Escape might have seemed hopeless, but sixteen men got away one dark night by cutting a hole through the stern and bending the copper down, slipping into the water, and swimming ashore. The copper was then pulled back up into place, and before the next head count the following evening the prisoners also cut a small hole through the deck; after the sergeant had counted the men on one deck, sixteen men slipped through to the next deck and were counted again. But a second escape attempt gave the game away when one of the prisoners’ nerves failed him and he was spotted trying to swim back. The officers searched the ship to try to discover how anyone could have gotten out and finally found the sally port, eliciting a huge roar of laughter from the Americans as they stood gaping at it.
A brasher attempt took place in broad daylight on the adjacent Irresistible. Four Americans, one of them an Indian of the Narragansett tribe, “a man of large stature and remarkable strength,” grabbed the sentry guarding the ship’s jolly boat, which was alongside with all her oars in; threw the sentry into the boat; jumped in after him; and rowed like madmen for the shore, to the uproarious cheers and shouts of encouragement of the prisoners watching from all the hulks in the river.
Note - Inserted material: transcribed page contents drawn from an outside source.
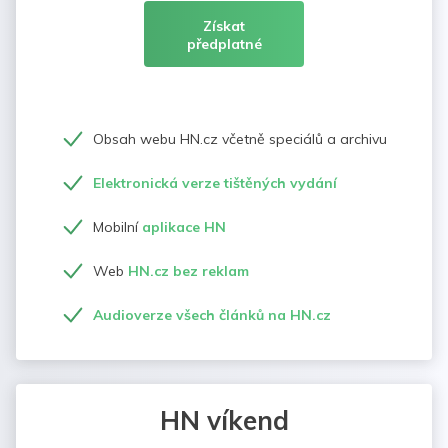
Získat
předplatné
Obsah webu HN.cz včetně speciálů a archivu
Elektronická verze tištěných vydání
Mobilní
aplikace HN
Web
HN.cz bez reklam
Audioverze všech článků na HN.cz
HN víkend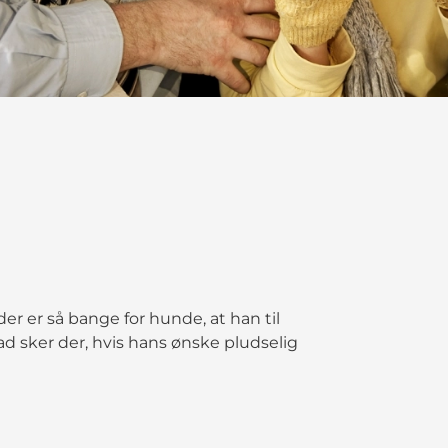
er er så bange for hunde, at han til
ad sker der, hvis hans ønske pludselig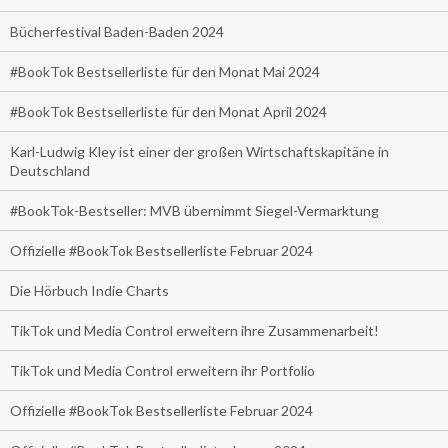
Bücherfestival Baden-Baden 2024
#BookTok Bestsellerliste für den Monat Mai 2024
#BookTok Bestsellerliste für den Monat April 2024
Karl-Ludwig Kley ist einer der großen Wirtschaftskapitäne in
Deutschland
#BookTok-Bestseller: MVB übernimmt Siegel-Vermarktung
Offizielle #BookTok Bestsellerliste Februar 2024
Die Hörbuch Indie Charts
TikTok und Media Control erweitern ihre Zusammenarbeit!
TikTok und Media Control erweitern ihr Portfolio
Offizielle #BookTok Bestsellerliste Februar 2024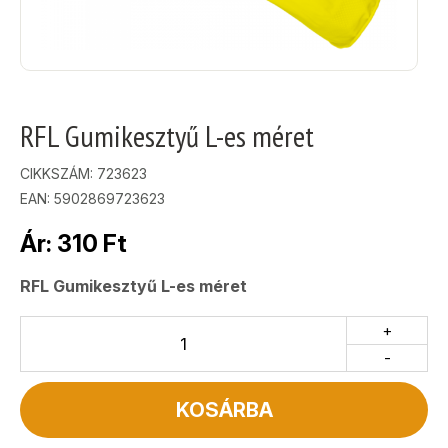
RFL Gumikesztyű L-es méret
CIKKSZÁM:
723623
EAN: 5902869723623
Ár:
310
Ft
RFL Gumikesztyű L-es méret
+
-
KOSÁRBA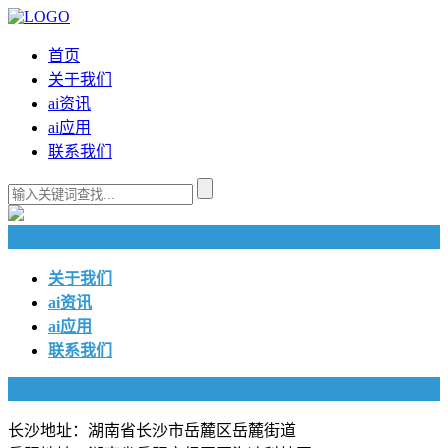
首页
关于我们
ai资讯
ai应用
联系我们
快捷导航
关于我们
ai资讯
ai应用
联系我们
联系我们
长沙地址：湖南省长沙市岳麓区岳麓街道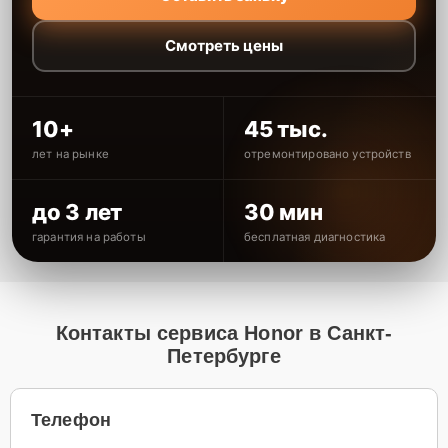
Смотреть цены
10+
45 тыс.
лет на рынке
отремонтировано устройств
до 3 лет
30 мин
гарантия на работы
бесплатная диагностика
Контакты сервиса Honor в Санкт-
Петербурге
Телефон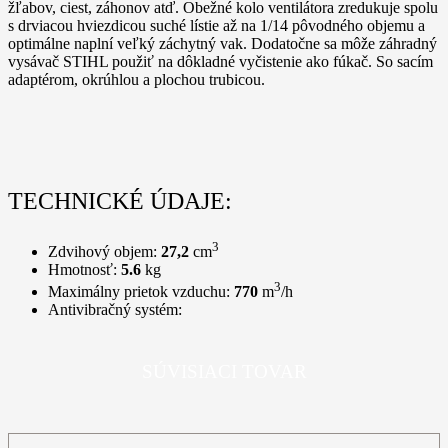
žľabov, ciest, záhonov atď. Obežné kolo ventilátora zredukuje spolu
s drviacou hviezdicou suché lístie až na 1/14 pôvodného objemu a
optimálne naplní veľký záchytný vak. Dodatočne sa môže záhradný
vysávač STIHL použiť na dôkladné vyčistenie ako fúkač. So sacím
adaptérom, okrúhlou a plochou trubicou.
TECHNICKÉ ÚDAJE:
3
Zdvihový objem:
27,2
cm
Hmotnosť:
5.6
kg
3
Maximálny prietok vzduchu:
770
m
/h
Antivibračný systém:
SÚVISIACI TOVAR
Soon about thirty boats, with 350 British seamen and marines, were in pursuit, firing at the fleeing prisoners. On reaching shore, the fugitives abandoned their hostage and ran flat out for the fields, well ahead of the pursuing marines. But they were quickly surrounded by the local country people, who poured out of the farmhouses and brickyards and recaptured them all but the Indian, who Waterhouse, watching from the deck of the Crown Prince, could see “skipping over the ground like a buck.” But then he too went down, spraining his ankle while leaping a fence.22
The attempt clearly had the British rattled, and the Americans gleefully intensified their sarcastic barrages. Some of the prisoners had taken to studying mathematics to fill the time, and now whenever one of their British jailers walked by, one of the American students would look quizzically at his slate and say aloud, as if reciting an arithmetic problem, “If it took 350 British seamen and marines to catch four Yankees, how many British sailors and marines would it take to catch ten thousand of us?” A story got around that the commander of the Crown Prince, a superannuated forty-five-year-old Royal Navy lieutenant named Osmore—who seemed to look upon his duties mainly for the embezzlement opportunities they presented—had poached some sheep from a field nearby for his personal use. A few days later, as Osmore was getting into the boat with his wife and family to head ashore, a raucous chorus of “Baa! Baa! Baa!” suddenly broke forth from all the ship’s ports. Osmore retaliated by barring the boats that called daily to sell the prisoners garden vegetables; the prisoners then appealed to the commodore for a hearing, which gave them a chance to put Osmore completely on the spot by gravely begging him to explain, both to themselves and to his commanding officer, “how such an unmeaning sound could be construed as an insult.” The ban on the market boats was lifted.23
A few months later all the prisoners were ordered to be put aboard tenders for transfer to Dartmoor Prison. This was the final hardening of the British stand on American prisoners: in January 1814 officials in Washington learned that the British had completely “discontinued the system of releases on account” of American prisoners. In May, Cockburn reiterated his instructions that no captains were to agree to on-the-spot exchanges; all captured Americans were to be sent directly to prisons. “My Ideas of managing Jonathan,” he wrote to Admiral Cochrane explaining his decision, “is by never giving way to him, in spite of his bullying and abuse.”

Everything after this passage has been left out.